### YOUR ASSIGNMENT
Would you reproduce exactly the lines below from the one holding "Termina no próximo dia 31 de m" through the one holding "Installation de panneaux", inclusive, and no others?

### INPUT FOR THIS TASK

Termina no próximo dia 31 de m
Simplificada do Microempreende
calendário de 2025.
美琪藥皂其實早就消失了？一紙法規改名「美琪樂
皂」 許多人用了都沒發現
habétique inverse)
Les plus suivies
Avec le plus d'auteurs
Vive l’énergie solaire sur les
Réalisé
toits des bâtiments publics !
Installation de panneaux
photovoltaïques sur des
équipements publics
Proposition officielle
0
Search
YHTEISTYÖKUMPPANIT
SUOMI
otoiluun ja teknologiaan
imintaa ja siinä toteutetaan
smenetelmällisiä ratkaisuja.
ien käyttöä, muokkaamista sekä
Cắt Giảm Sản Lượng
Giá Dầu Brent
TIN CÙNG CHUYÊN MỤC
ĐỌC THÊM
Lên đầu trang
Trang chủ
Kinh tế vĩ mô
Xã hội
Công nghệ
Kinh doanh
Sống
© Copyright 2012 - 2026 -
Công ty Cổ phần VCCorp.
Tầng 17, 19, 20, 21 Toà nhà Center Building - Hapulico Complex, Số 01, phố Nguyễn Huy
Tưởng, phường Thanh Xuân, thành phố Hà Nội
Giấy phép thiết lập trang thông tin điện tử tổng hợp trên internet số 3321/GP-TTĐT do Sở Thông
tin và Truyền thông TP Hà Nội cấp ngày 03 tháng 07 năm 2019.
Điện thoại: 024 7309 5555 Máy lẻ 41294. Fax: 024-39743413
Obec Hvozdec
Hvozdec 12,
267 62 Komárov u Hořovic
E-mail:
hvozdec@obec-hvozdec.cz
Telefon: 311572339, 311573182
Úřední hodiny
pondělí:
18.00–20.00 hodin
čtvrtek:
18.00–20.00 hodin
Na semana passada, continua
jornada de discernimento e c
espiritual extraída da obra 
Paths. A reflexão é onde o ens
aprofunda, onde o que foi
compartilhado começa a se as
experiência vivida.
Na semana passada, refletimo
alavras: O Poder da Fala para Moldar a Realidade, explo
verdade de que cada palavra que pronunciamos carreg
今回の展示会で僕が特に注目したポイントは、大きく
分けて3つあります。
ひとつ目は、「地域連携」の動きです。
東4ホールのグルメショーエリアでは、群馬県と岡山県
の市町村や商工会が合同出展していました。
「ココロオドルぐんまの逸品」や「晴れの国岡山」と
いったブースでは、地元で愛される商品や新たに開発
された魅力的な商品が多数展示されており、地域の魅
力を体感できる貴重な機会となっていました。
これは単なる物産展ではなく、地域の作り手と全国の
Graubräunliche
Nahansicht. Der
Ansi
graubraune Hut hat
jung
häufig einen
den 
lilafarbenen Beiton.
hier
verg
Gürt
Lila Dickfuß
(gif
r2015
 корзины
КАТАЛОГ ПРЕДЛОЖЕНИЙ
---
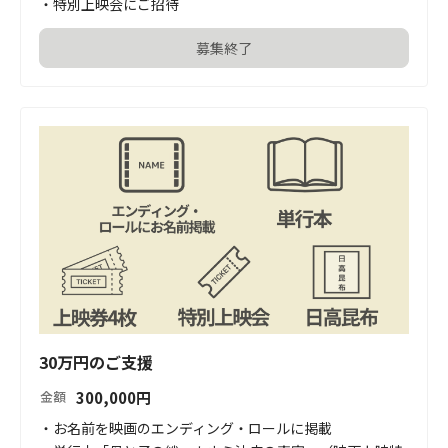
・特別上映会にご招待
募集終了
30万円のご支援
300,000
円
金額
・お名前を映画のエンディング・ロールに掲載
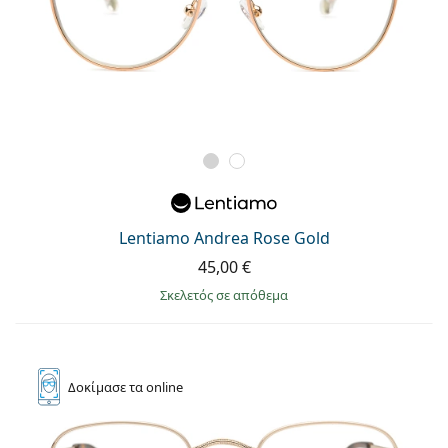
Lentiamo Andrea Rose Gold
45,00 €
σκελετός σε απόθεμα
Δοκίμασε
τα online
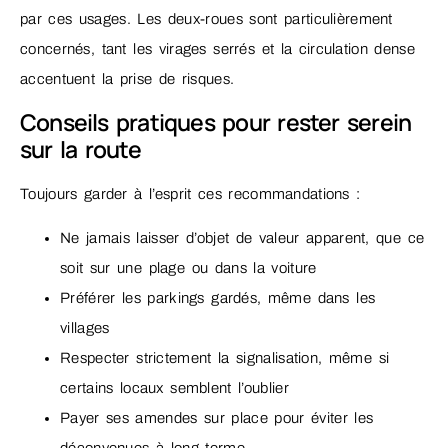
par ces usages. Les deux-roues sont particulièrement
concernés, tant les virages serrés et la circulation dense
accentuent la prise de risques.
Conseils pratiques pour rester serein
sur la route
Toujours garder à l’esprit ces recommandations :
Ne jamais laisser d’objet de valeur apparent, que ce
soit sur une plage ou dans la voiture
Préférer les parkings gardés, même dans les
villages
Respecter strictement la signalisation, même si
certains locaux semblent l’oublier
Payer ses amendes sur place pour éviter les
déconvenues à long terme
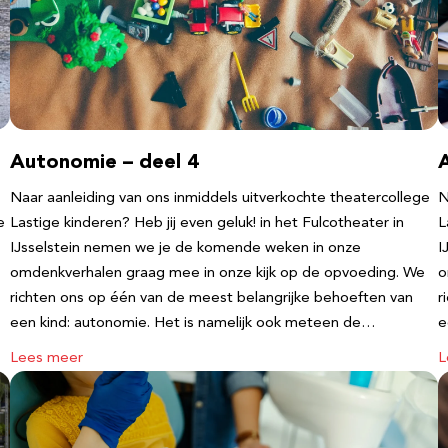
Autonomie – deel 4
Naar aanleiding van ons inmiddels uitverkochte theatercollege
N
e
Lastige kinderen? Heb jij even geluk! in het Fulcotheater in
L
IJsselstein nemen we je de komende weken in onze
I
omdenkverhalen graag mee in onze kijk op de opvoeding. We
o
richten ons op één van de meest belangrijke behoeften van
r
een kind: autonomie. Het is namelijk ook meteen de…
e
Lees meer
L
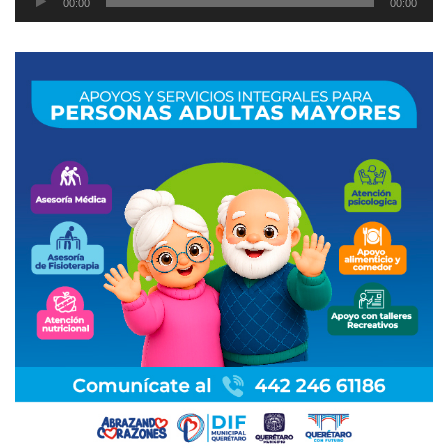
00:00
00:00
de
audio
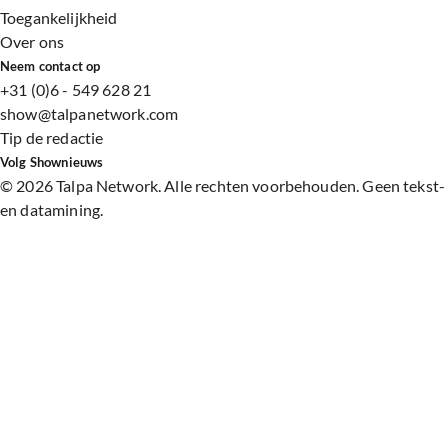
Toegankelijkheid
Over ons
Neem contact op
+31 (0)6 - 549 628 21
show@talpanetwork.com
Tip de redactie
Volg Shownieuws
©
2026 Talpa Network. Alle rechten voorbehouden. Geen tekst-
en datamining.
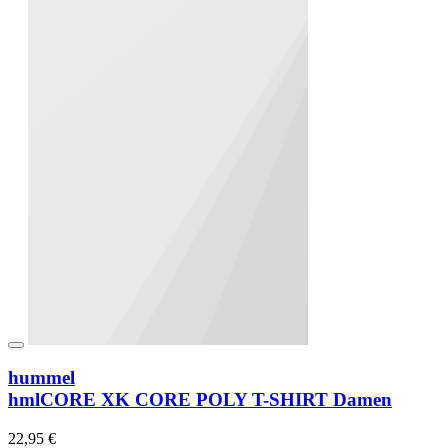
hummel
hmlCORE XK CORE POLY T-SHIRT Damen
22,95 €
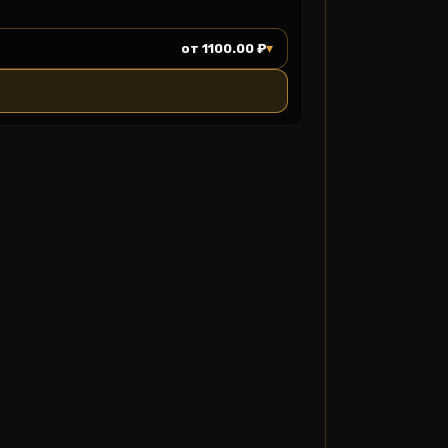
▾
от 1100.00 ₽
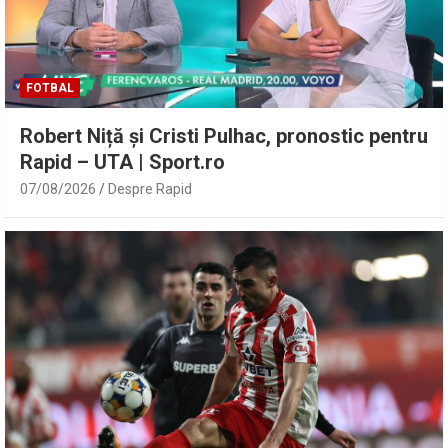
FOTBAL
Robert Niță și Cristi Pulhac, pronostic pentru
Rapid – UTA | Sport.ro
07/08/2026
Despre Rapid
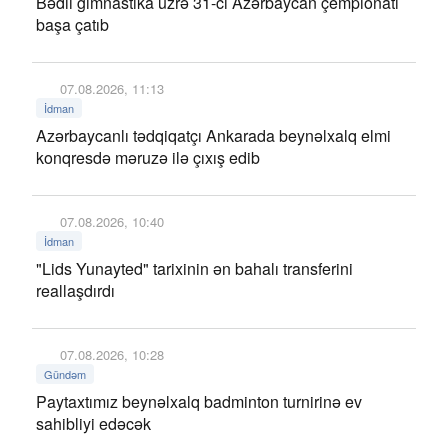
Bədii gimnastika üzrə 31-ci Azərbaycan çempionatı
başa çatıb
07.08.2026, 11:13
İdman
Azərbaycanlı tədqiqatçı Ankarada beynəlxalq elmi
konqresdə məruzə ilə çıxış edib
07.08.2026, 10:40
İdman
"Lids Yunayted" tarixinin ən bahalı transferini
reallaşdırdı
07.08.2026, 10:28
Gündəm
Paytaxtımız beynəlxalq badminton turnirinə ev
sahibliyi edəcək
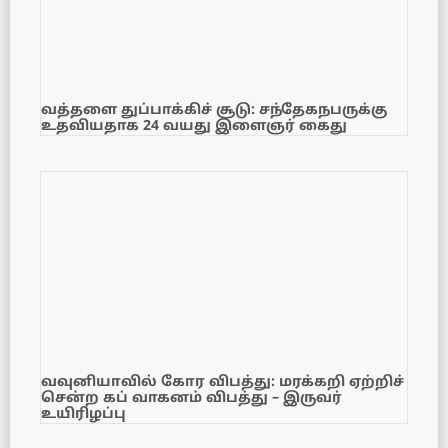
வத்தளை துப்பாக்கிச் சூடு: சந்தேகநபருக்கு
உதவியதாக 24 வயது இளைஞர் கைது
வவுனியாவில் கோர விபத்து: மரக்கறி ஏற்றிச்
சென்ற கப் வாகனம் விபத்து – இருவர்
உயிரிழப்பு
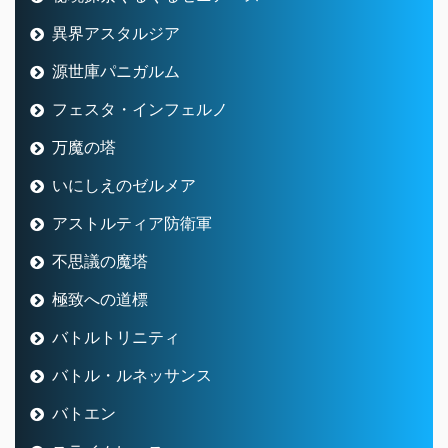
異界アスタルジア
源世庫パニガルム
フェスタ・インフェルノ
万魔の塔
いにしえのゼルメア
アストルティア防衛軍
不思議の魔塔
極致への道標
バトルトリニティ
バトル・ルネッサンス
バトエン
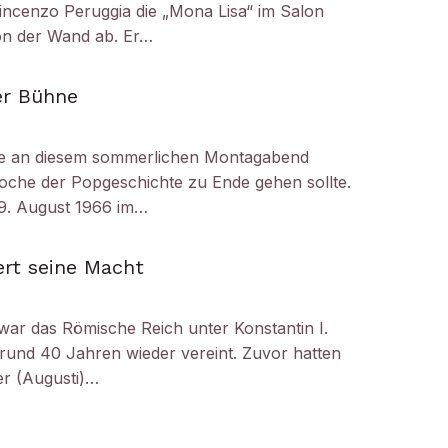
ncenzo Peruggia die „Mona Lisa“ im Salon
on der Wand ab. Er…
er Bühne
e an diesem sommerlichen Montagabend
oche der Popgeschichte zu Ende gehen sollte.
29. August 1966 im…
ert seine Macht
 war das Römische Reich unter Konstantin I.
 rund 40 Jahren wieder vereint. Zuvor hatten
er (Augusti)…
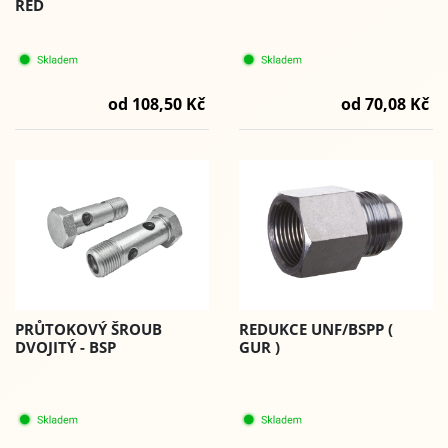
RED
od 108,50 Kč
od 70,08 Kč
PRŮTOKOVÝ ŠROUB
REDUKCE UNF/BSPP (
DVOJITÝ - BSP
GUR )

### TASK SOLUTION
Termina no próximo dia 31 de m
Simplificada do Microempreende
calendário de 2025.
美琪藥皂其實早就消失了？一紙法規改名「美琪樂
皂」 許多人用了都沒發現
habétique inverse)
Les plus suivies
Avec le plus d'auteurs
Vive l’énergie solaire sur les
Réalisé
toits des bâtiments publics !
Installation de panneaux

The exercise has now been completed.